■ **SUPPLIED ENTRIES**

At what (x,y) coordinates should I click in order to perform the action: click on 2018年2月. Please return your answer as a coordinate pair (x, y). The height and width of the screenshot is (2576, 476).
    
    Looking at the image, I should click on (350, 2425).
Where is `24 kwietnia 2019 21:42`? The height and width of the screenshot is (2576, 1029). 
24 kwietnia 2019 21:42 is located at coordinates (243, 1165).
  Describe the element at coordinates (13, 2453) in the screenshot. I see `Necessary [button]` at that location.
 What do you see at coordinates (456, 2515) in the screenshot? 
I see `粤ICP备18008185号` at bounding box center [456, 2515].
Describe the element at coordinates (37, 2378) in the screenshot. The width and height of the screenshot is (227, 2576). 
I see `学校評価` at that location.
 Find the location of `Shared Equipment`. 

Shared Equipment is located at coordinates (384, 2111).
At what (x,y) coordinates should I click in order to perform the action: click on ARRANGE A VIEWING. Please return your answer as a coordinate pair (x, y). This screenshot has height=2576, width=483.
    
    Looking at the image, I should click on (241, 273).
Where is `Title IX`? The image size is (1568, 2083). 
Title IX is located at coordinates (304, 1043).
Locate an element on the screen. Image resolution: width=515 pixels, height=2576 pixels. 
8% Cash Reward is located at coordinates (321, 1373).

■ **EXERCISE**
All entries above are to be repeated verbatim, down to the last line.

■ **SOLUTION TO THIS EXERCISE**
At what (x,y) coordinates should I click in order to perform the action: click on 2018年2月. Please return your answer as a coordinate pair (x, y). The height and width of the screenshot is (2576, 476).
    
    Looking at the image, I should click on (350, 2425).
Where is `24 kwietnia 2019 21:42`? The height and width of the screenshot is (2576, 1029). 
24 kwietnia 2019 21:42 is located at coordinates (243, 1165).
  Describe the element at coordinates (13, 2453) in the screenshot. I see `Necessary [button]` at that location.
 What do you see at coordinates (456, 2515) in the screenshot? 
I see `粤ICP备18008185号` at bounding box center [456, 2515].
Describe the element at coordinates (37, 2378) in the screenshot. The width and height of the screenshot is (227, 2576). 
I see `学校評価` at that location.
 Find the location of `Shared Equipment`. 

Shared Equipment is located at coordinates (384, 2111).
At what (x,y) coordinates should I click in order to perform the action: click on ARRANGE A VIEWING. Please return your answer as a coordinate pair (x, y). This screenshot has height=2576, width=483.
    
    Looking at the image, I should click on (241, 273).
Where is `Title IX`? The image size is (1568, 2083). 
Title IX is located at coordinates (304, 1043).
Locate an element on the screen. Image resolution: width=515 pixels, height=2576 pixels. 
8% Cash Reward is located at coordinates (321, 1373).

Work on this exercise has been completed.